Tsarnaev is an Amercian citizen, and according to White House spokesman Jay Carney, “We will prosecute this terrorist through our civilian system of justice. Under U.S. law, United States citizens cannot be tried in military commissions.”

According to an affidavit filed in U.S. District Court with a summary from FBI Special Agent Daniel R. Genck, there is sufficient evidence collected to identify Tsarnaev with the two explosions detonated at 2:50 p.m. last Monday at the Boston marathon, which killed three people and wounded more than 170.

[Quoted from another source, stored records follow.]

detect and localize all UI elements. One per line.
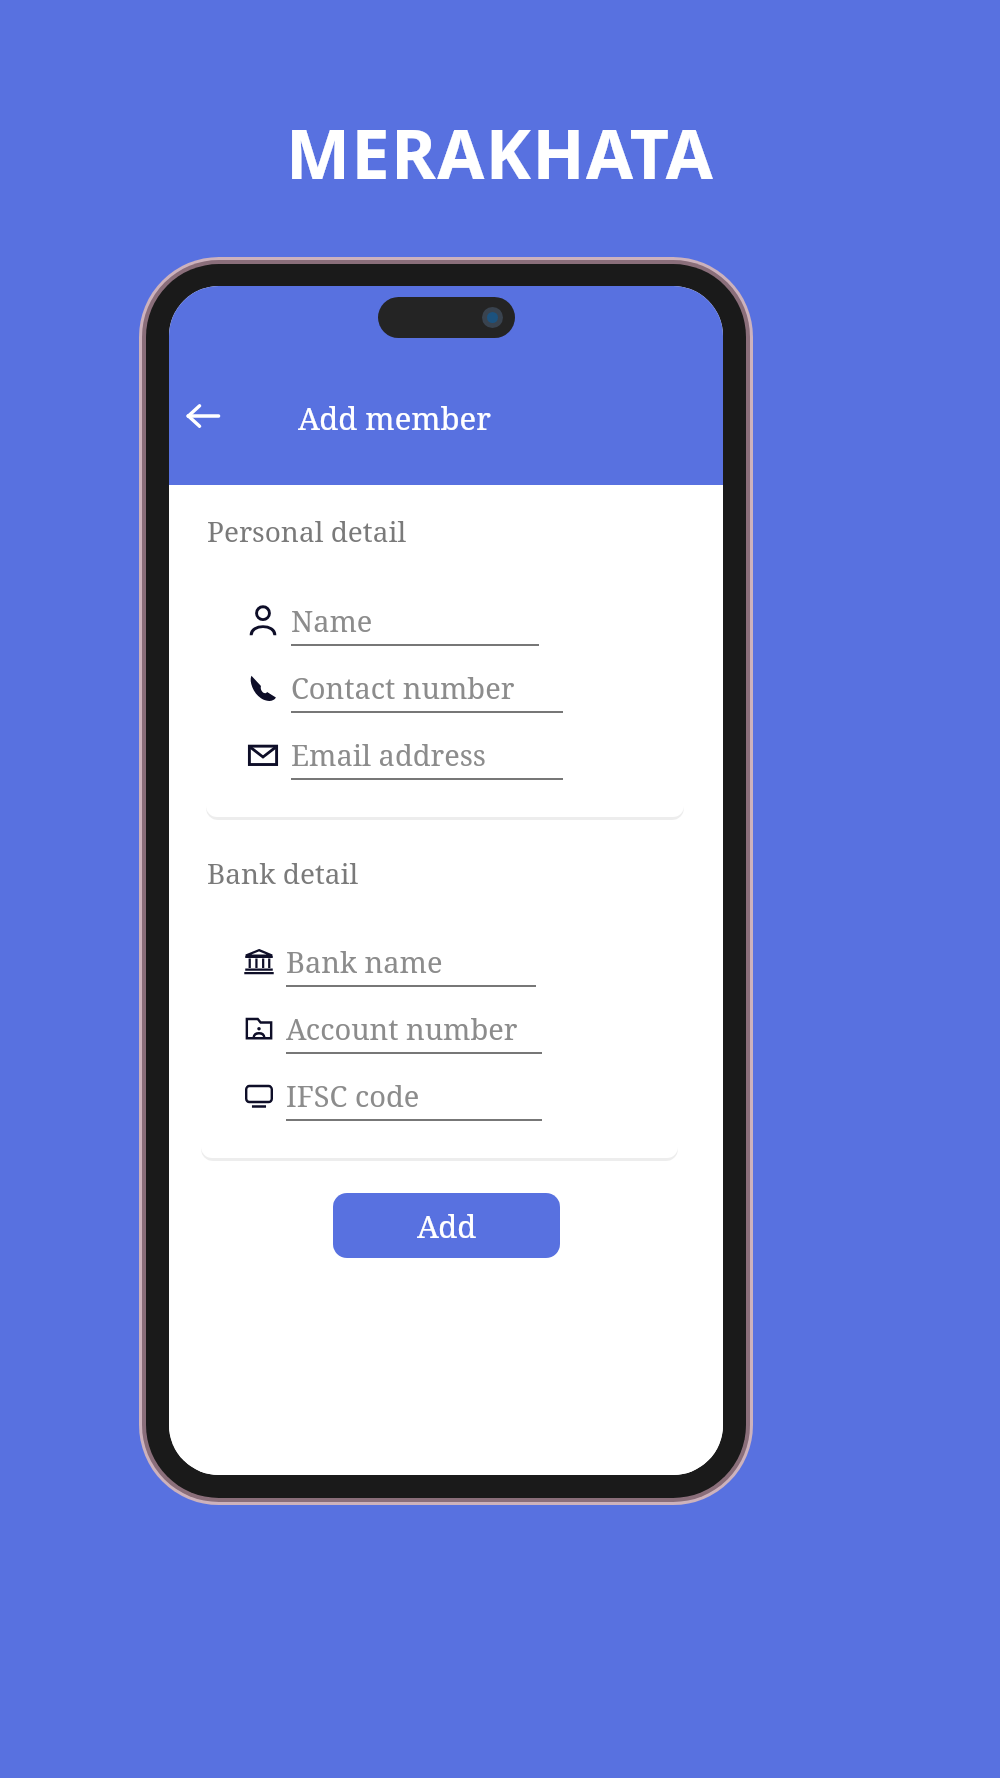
button[interactable]: Back xyxy=(173,386,233,446)
button[interactable]: Email address xyxy=(206,724,684,791)
staticText: MERAKHATA xyxy=(286,106,715,199)
staticText: Contact number xyxy=(291,668,515,707)
staticText: Email address xyxy=(291,735,486,774)
staticText: Add xyxy=(417,1205,477,1247)
staticText: Account number xyxy=(286,1009,518,1048)
button[interactable]: Name xyxy=(206,590,684,657)
staticText: Add member xyxy=(298,397,491,439)
staticText: Bank name xyxy=(286,942,443,981)
staticText: Personal detail xyxy=(207,512,407,550)
button[interactable]: IFSC code xyxy=(201,1065,678,1132)
staticText: Name xyxy=(291,601,373,640)
button[interactable]: Contact number xyxy=(206,657,684,724)
staticText: IFSC code xyxy=(286,1076,420,1115)
button[interactable]: Add xyxy=(333,1193,560,1258)
button[interactable]: Account number xyxy=(201,998,678,1065)
staticText: Bank detail xyxy=(207,854,359,892)
button[interactable]: Bank name xyxy=(201,931,678,998)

As identified in video surveillance and photos and video supplied by the public, Tsarnaev was wearing a white baseball cap and black jacket that matched what was found at his dorm room at University of Massachusetts Dartmouth. Also found in his dorm room was a large pyrotechnic and BBs.

In the media evidence, it also showed that he arrived to Boylston Street in Boston carrying a backpack and was accompanied by his now deceased older brother Tamerlan Tsarnaev. He is seen standing for four minutes next to the bomb he placed on the ground in front of Forum Restaurant on Boylston Street.

“Approximately 30 seconds before the first explosion, he lifts his phone to his ear as if he is speaking on his cell phone, and keeps it there for approximately 18 seconds. A few seconds after he finishes the call, the large crowd of people around him can be seen reacting to the first explosion,’’ Genck wrote in the affidavit.

“Virtually every head turns to the east (towards the finish line) and stares in that direction in apparent bewilderment and alarm. Bomber Two (Dzhokhar), virtually alone among the individuals in front of the restaurant, appears calm. He glances to the east and then calmly but rapidly begins moving west, away from the direction of the finish line.’’

Genck added: “He walks away without his knapsack, having left it on the ground where he had been standing. Approximately, 10 second later, an explosion occurs in the location where Bomber Two had placed his knapsack.’’

The affidavit also goes on to provide details about the events following the bombings – after the FBI released photos and videos of the two brothers – including the death of Tamerlan and the capture of a suspect in a carjacking incident.

In the carjacked vehicle that was abandoned, the FBI found an “intact low-grade explosive device” and “two unexploded IEDS, as well as the remnants of numerous exploded IEDs” at the shooting scene.

Tsarnaev remains in the hospital in serious condition suffering from possibly a self-inflicted gunshot wound to his neck and other wounds sustained during and after the firefight with police on Thursday night.